-- Source information follows --

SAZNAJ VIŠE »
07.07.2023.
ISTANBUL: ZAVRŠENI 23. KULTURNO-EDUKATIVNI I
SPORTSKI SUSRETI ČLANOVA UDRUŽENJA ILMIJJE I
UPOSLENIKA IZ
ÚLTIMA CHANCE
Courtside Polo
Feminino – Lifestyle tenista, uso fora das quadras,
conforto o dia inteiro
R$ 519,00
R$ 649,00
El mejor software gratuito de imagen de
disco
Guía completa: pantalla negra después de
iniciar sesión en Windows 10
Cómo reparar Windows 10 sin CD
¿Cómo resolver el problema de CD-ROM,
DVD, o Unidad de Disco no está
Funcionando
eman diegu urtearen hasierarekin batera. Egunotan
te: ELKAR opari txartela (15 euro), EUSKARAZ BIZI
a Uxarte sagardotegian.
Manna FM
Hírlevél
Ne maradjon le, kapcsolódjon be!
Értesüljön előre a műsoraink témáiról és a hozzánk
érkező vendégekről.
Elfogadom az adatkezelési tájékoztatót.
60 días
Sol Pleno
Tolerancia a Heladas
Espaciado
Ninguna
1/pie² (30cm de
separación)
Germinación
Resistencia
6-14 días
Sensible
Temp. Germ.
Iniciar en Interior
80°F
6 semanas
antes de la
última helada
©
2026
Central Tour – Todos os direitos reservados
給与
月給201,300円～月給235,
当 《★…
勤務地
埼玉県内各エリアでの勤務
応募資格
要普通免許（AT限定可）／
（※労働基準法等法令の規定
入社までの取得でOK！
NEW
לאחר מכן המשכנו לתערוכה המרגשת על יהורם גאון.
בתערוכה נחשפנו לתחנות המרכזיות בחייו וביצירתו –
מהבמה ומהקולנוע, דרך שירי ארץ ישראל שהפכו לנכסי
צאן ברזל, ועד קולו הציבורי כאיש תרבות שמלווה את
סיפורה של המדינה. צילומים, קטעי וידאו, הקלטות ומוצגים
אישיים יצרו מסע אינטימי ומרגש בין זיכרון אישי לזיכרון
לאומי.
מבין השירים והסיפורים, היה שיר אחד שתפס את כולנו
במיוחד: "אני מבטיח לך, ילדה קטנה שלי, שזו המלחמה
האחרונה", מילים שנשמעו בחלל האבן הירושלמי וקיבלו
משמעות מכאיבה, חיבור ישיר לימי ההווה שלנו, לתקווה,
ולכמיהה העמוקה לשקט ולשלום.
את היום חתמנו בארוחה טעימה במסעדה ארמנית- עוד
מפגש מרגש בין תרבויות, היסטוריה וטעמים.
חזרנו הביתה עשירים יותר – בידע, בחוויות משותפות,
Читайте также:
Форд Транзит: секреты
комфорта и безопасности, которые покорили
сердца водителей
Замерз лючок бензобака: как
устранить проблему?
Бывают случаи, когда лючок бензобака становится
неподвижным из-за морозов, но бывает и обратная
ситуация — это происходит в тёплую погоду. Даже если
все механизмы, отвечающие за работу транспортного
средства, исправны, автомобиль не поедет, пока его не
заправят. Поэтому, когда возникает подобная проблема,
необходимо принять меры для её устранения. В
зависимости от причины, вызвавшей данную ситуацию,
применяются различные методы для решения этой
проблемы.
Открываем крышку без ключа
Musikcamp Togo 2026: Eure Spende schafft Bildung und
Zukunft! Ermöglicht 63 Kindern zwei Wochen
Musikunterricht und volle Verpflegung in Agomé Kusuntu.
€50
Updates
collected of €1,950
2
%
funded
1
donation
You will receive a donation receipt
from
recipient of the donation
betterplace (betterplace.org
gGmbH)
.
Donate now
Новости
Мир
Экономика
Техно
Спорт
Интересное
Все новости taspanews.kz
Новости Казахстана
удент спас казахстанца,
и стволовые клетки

-- Source information concluded --

#### Work instructions:
Reproduce exactly, and only, the part of the listing above that begins at the line with "צאן ברזל, ועד" and goes on through the line with "все механизмы, отвечающие".

#### Reply to the exercise:
צאן ברזל, ועד קולו הציבורי כאיש תרבות שמלווה את
סיפורה של המדינה. צילומים, קטעי וידאו, הקלטות ומוצגים
אישיים יצרו מסע אינטימי ומרגש בין זיכרון אישי לזיכרון
לאומי.
מבין השירים והסיפורים, היה שיר אחד שתפס את כולנו
במיוחד: "אני מבטיח לך, ילדה קטנה שלי, שזו המלחמה
האחרונה", מילים שנשמעו בחלל האבן הירושלמי וקיבלו
משמעות מכאיבה, חיבור ישיר לימי ההווה שלנו, לתקווה,
ולכמיהה העמוקה לשקט ולשלום.
את היום חתמנו בארוחה טעימה במסעדה ארמנית- עוד
מפגש מרגש בין תרבויות, היסטוריה וטעמים.
חזרנו הביתה עשירים יותר – בידע, בחוויות משותפות,
Читайте также:
Форд Транзит: секреты
комфорта и безопасности, которые покорили
сердца водителей
Замерз лючок бензобака: как
устранить проблему?
Бывают случаи, когда лючок бензобака становится
неподвижным из-за морозов, но бывает и обратная
ситуация — это происходит в тёплую погоду. Даже если
все механизмы, отвечающие за работу транспортного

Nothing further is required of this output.